Will a cast ever fail in C?

Specifically, my question is, given this macro:

#define FAKE_VAL(type) ((type)0)

...is there any value of type (including structures, function pointers, etc.) where FAKE_VAL(type) will cause a compile-time error?

I'm asking because I have a macro that take a function pointer as an argument, and needs to find the size of its return value. I know the types and number of arguments the function pointer takes, so I'm planning to write something like:

sizeof(fptr(FAKE_VAL(arg_type_1), FAKE_VAL(arg_type_2)))

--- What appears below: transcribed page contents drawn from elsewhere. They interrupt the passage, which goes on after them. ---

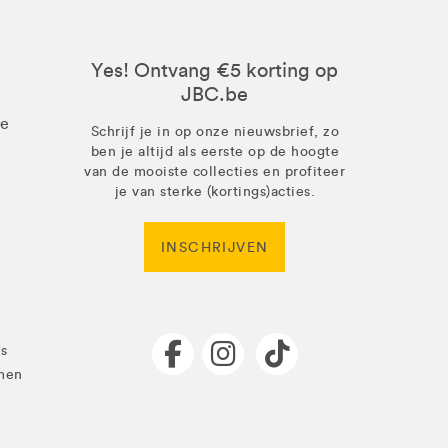
Yes! Ontvang €5 korting op
JBC.be
ze
Schrijf je in op onze nieuwsbrief, zo
ben je altijd als eerste op de hoogte
van de mooiste collecties en profiteer
je van sterke (kortings)acties.
INSCHRIJVEN
's
men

arg_type_1 and 2 could be literally anything.

Upvotes: 2

Views: 991

Answers (4)

atamit81
atamit81

Reputation: 227

typecast is used to inform the compiler that the programmer has already considered the side effects of using the variable in a different way than it was declared as. This causes the compiler to switch off its checks. So with typecasts you wont get warnings/errors.
Yeah. it does type conversion of any type to the typecasted one. My bad. But this can cause segmentation faults/errors when the program is actually run.

Upvotes: -1

Jens Gustedt
Jens Gustedt

Reputation: 78993

To give it a more systematic answer. In C cast are only allowed for arithmetic and pointer types. So anything that is a struct, union or array type would lead to a compile time error.

Upvotes: 0

user2357112
user2357112

Reputation: 282042

You can't cast an int to an array type, so

FAKE_VAL(int[5]);

will fail. Try it!

Upvotes: 2

John3136
John3136

Reputation: 29266

Of course there is.

struct fred (i.e. not a pointer) - how do you convert 0 (scalar type) to a struct (non scalar type)? Any literal value FAKE_VAL("hi") gives (("hi")0) - what does that mean?